Sean Grundy's drama provides a chilling example of a dystopia. Sometime in the not-too-distant future, the government has sanctioned the creation of "Poorland Yorkshire," a theme park built on one of Britain's toughest council estates that gives visitors a sanitized experience of what life is "actually" like on the breadline. Specially-created rides with titles such as the "Benefit Island" water-ride, or the "HellEviction," or, as the pièce de résistance, staying the night in the "Disenchanted Kingdom" attest to the way in which ordinary people's sufferings have been exploited for commercial gain.

Susan Varley (Angela Griffin) and her teenage daughter Chris (Faye Castelow) return to this theme-park, which was the place where Susan grew up during the turbulent years of the Eighties. She re-encounters John Thames (Anthony Flanagan), her one-time close friend who shared her experiences, but now administers the theme-park. He is about to open a new ride, "The Fires of Orgreave," based on the long-running dispute in 1984 when the miners picketed the British Steel coking plant in Orgreave, South Yorkshire and entered into a running battle with the police. There were several arrests, and ninety-five pickets were charged with riot, unlawful assembly and similar offenses. Over time, it emerged that the police had deliberately fabricated evidence in order to secure arrests, as well as cover up their excessive reaction to what had begun as a peaceful protest.

In "Poorland Yorkshire," however, the dispute has been reconfigured as a series of flashing-light displays and authentic noises, with the miners' leader Arthur Scargill cast as a Marxist madman inciting his members to further violence. The fact that this distorts the truth about what happened is irrelevant; so long as the ride provides entertainment for the punters (and hence makes money for Thames), then no one actually cares.
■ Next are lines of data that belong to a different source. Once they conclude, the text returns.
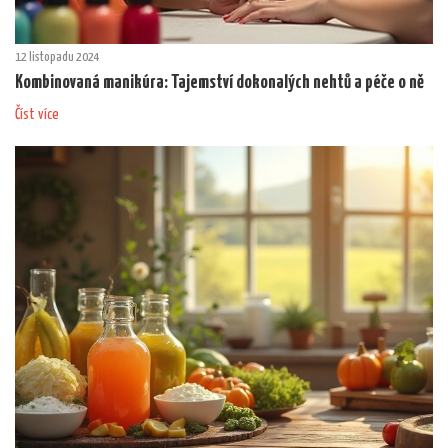
12 listopadu 2024
Kombinovaná manikúra: Tajemství dokonalých nehtů a péče o ně
Číst více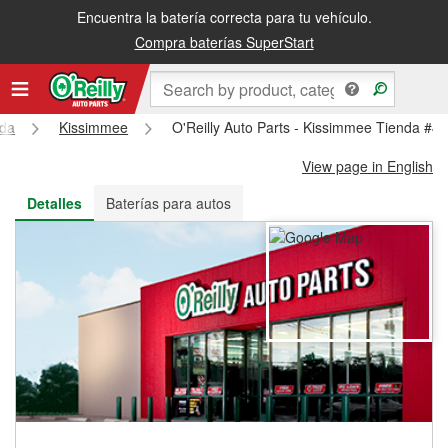
Encuentra la batería correcta para tu vehículo.
Recibe tu orden gratis al día siguiente o recógela en la tienda
Compra baterías SuperStart
ida
Kissimmee
O'Reilly Auto Parts - Kissimmee Tienda #4
View page in English
Detalles
Baterías para autos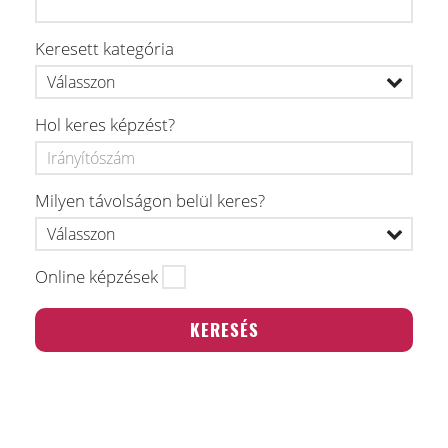
Keresett kategória
Hol keres képzést?
Milyen távolságon belül keres?
Online képzések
Alison Crawford's production made some trenchant comments about how capitalism, personified by Thames and his sidekick Resus Chambers (Samuel Barnett), exploits people in pursuit of money, and eventually ruins their lines. There is no such thing as an authentic working-class culture anymore; contemporary England is a dog-eat-dog world in which only the fittest survive. On the other hand, we discover that John Thames is not quite what he pretends to be; he has actually adopted a new moniker in an attempt to obliterate his working-class roots. It seems that he is somehow ashamed about his past; perhaps community solidarity (that quality that kept the mine-workers together during the long dispute with the government in the mid-Eighties) is no longer an effective social glue as it once was.

Poorland offers a simulacrum of contemporary life in which the distinctions between "reality" and "fiction" have been effectively dissolved. There is no such thing as an authentic working-class anymore; the loyalties that bound them three decades ago have been replaced by the acquisitive instinct. Eventually the arch-capitalist Chambers is hoist by his own petard; in a world dedicated to surfaces, no one believes in the truth any more.

The play offers a chilling vision of Britain in the run-up to the next General Election. Whether anyone will take notice of it is doubtful, however, especially if the people are as much dedicated to surfaces as author Grundy suggests.